Industrial Data Platforms on Microsoft Azure: a decision guide for manufacturing - Part 2: From architecture to implementation and the most costly misunderstandings in practice

From the Azure stack to a viable architecture

In the first part of this article, we translated typical manufacturing scenarios, from KPI reporting through OEE monitoring to predictive maintenance, into specific Azure stacks. We structured Azure building blocks to task clusters and demonstrated how data ingestion, storage, processing, and use interact using three example stack combinations.

But a platform does not stand or fall based on tool selection alone. In this second part, we focus on deeper questions: when is edge processing necessary, and when is pure cloud i ngestion enough? Where do the capabilities already provided by Azure or Microsoft Fabric end, and where does project-specific development begin? Which development practices ensure long-term maintainability of the platform? And which decision-making patterns repeatedly lead to unnecessary complexity or avoidable costs?

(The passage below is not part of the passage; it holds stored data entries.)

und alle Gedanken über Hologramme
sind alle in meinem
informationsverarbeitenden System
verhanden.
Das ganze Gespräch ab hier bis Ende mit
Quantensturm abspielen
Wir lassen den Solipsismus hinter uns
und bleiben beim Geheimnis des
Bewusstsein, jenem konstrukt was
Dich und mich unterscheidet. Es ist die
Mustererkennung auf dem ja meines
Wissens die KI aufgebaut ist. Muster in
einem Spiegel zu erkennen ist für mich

Edge vs. cloud: the central architecture question

When is pure cloud ingestion enough, and when do we need edge? The answer depends on latency, network stability, and OT security zones. With daily reports, stable network connectivity, and IT-side data sources, you can go directly to the cloud. But with strict latency requirements, unstable internet connections, strict OT security zones, or high data volume, edge is the better choice. Real control loops in the millisecond range remain the responsibility of the automation layer; here the data platform mainly supports monitoring, analysis, and coordination. In our work with manufacturing companies, we see this decision regularly: it is rarely purely technical, but also touches security policies, operating concepts, and organizational boundaries.

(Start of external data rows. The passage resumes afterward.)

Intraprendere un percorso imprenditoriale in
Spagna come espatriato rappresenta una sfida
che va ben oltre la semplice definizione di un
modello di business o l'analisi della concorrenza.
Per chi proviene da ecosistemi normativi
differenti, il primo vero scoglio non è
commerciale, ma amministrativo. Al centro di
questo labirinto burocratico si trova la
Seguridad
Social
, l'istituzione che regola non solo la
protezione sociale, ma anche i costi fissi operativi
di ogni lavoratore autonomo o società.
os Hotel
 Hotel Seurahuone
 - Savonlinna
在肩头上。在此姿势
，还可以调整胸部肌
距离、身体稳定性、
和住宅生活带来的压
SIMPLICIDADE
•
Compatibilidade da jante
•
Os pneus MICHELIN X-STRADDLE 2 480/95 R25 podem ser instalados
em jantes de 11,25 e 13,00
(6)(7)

For edge implementation, there are currently two comparable approaches in the Microsoft ecosystem, with different strengths. Azure IoT Edge is especially suitable when containerized logic should run on individual devices or gateways, for example for local preprocessing, filtering, inference, or offline buffering. Azure IoT Operations is stronger when you want to build a standardized industrial edge data layer with MQTT broker, OPC UA connectivity, and data flows to targets such as Azure Event Hubs, Azure Data Lake Storage (ADLS) Gen2, Microsoft Fabric OneLake, or Azure Data Explorer on Azure Arc and Kubernetes. What Microsoft does not take off your hands in either case is the choice of protocols, the filtering logic, the failover behavior, and the OT integration. OT, IT, and the data team need to work together here: OT defines latency and security requirements, IT operates the edge infrastructure, and the data team develops the processing logic.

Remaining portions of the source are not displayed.